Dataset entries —
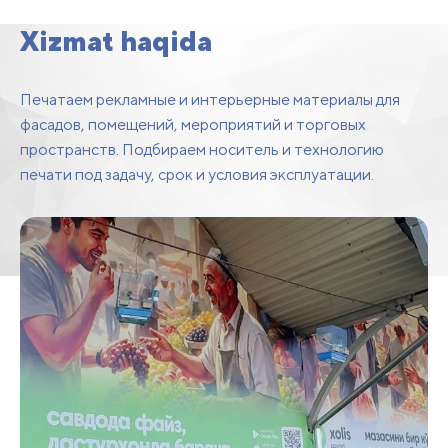
bosma
Xizmat haqida
Печатаем рекламные и интерьерные материалы для
фасадов, помещений, мероприятий и торговых
пространств. Подбираем носитель и технологию
печати под задачу, срок и условия эксплуатации.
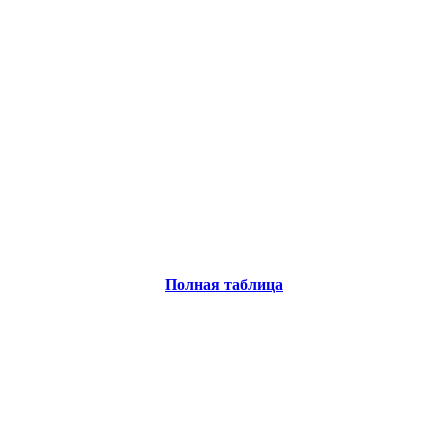
Полная таблица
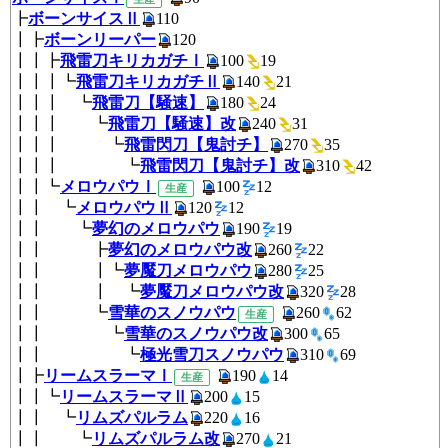
┣
ボーンサイスⅡ
110
┃┣
ボーンリーパー
120
┃┃┣
飛雷刀キリカガチⅠ
100
1
┃┃┃┗
飛雷刀キリカガチⅡ
140
2
┃┃┃ ┗
飛雷刀【騒速】
180
24
┃┃┃ ┗
飛雷刀【騒速】改
240
31
┃┃┃ ┗
飛雷閃刀【鬼討チ】
270
3
┃┃┃ ┗
飛雷閃刀【鬼討チ】改
310
4
┃┃┗
メロウパウⅠ
100
12
生産
┃┃ ┗
メロウパウⅡ
120
12
┃┃ ┗
夢幻のメロウパウ
190
19
┃┃ ┣
夢幻のメロウパウ改
260
2
┃┃ ┃┗
夢魘刀メロウパウ
280
25
┃┃ ┃ ┗
夢魘刀メロウパウ改
320
2
┃┃ ┗
雪華のスノウパウ
260
6
生産
┃┃ ┗
雪華のスノウパウ改
300
6
┃┃ ┗
極光雪刀スノウパウ
310
6
┃┣
リームスラーマⅠ
190
1
生産
┃┃┗
リームスラーマⅡ
200
15
┃┃ ┗
リムズパルラム
220
16
┃┃ ┗
リムズパルラム改
270
21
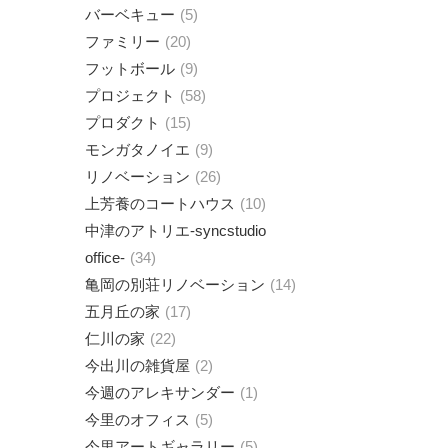
バーベキュー
5
ファミリー
20
フットボール
9
プロジェクト
58
プロダクト
15
モンガタノイエ
9
リノベーション
26
上芳養のコートハウス
10
中津のアトリエ-syncstudio
office-
34
亀岡の別荘リノベーション
14
五月丘の家
17
仁川の家
22
今出川の雑貨屋
2
今週のアレキサンダー
1
今里のオフィス
5
今里アートギャラリー
5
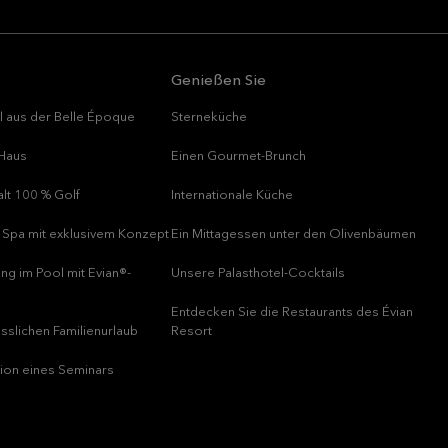
Genießen Sie
el aus der Belle Époque
Sterneküche
 Haus
Einen Gourmet-Brunch
alt 100 % Golf
Internationale Küche
s Spa mit exklusivem Konzept
Ein Mittagessen unter den Olivenbäumen
ng im Pool mit Evian®-
Unsere Palasthotel-Cocktails
Entdecken Sie die Restaurants des Évian
sslichen Familienurlaub
Resort
ion eines Seminars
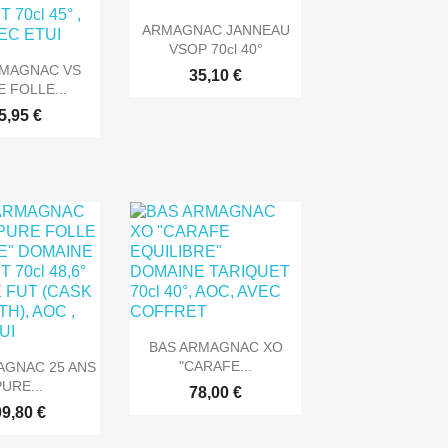

Aperçu rapide
ARMAGNAC JANNEAU
VSOP 70cl 40°
rçu rapide
RMAGNAC VS
35,10 €
E FOLLE...
5,95 €

Aperçu rapide
BAS ARMAGNAC XO
rçu rapide
"CARAFE...
AGNAC 25 ANS
PURE...
78,00 €
9,80 €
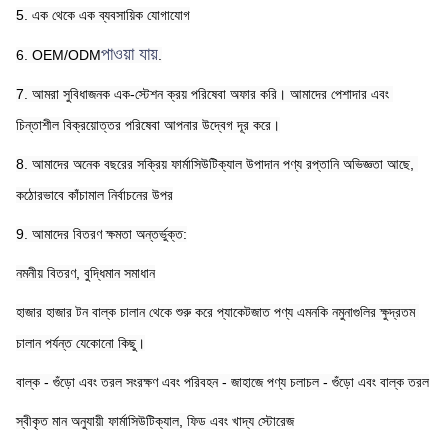
5. এক থেকে এক ব্যবসায়িক যোগাযোগ
পাওয়া যায়
6. OEM/ODM
.
7. আমরা সুবিধাজনক এক-স্টেশন ক্রয় পরিষেবা অফার করি। আমাদের পেশাদার এবং 
চিন্তাশীল বিক্রয়োত্তর পরিষেবা আপনার উদ্বেগ দূর করে।
8. আমাদের অনেক বছরের সক্রিয় ফার্মাসিউটিক্যাল উপাদান পণ্য রপ্তানি অভিজ্ঞতা আছে, 
কঠোরভাবে কাঁচামাল নির্বাচনের উপর
9. আমাদের বিতরণ ক্ষমতা অন্তর্ভুক্ত:
নমনীয় বিতরণ, বুদ্ধিমান সমাধান
হাজার হাজার টন বাল্ক চালান থেকে শুরু করে প্যাকেটজাত পণ্য এমনকি নমুনাগুলির ক্ষুদ্রতম 
চালান পর্যন্ত যেকোনো কিছু।
বাল্ক - গুঁড়ো এবং তরল সংরক্ষণ এবং পরিবহন - জাহাজে পণ্য চলাচল - গুঁড়ো এবং বাল্ক তরল
স্বীকৃত মান অনুযায়ী ফার্মাসিউটিক্যাল, ফিড এবং খাদ্য স্টোরেজ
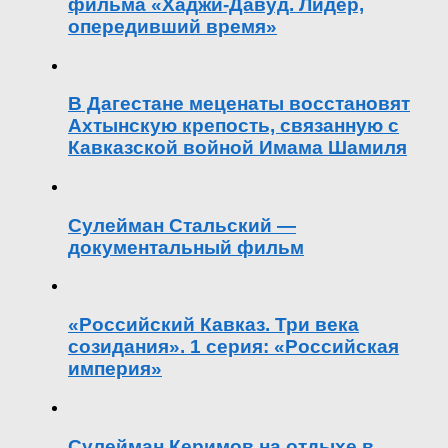
фильма «Хаджи-Давуд. Лидер,
опередивший время»
В Дагестане меценаты восстановят
Ахтынскую крепость, связанную с
Кавказской войной Имама Шамиля
Сулейман Стальский —
документальный фильм
«Российский Кавказ. Три века
созидания». 1 серия: «Российская
империя»
Сулейман Керимов на отдыхе в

WHAT IS BEING ASKED —
Only lines with the word "Сулейман" are wanted; pull each of them from the records.

RESULT —
Сулейман Стальский —
Сулейман Керимов на отдыхе в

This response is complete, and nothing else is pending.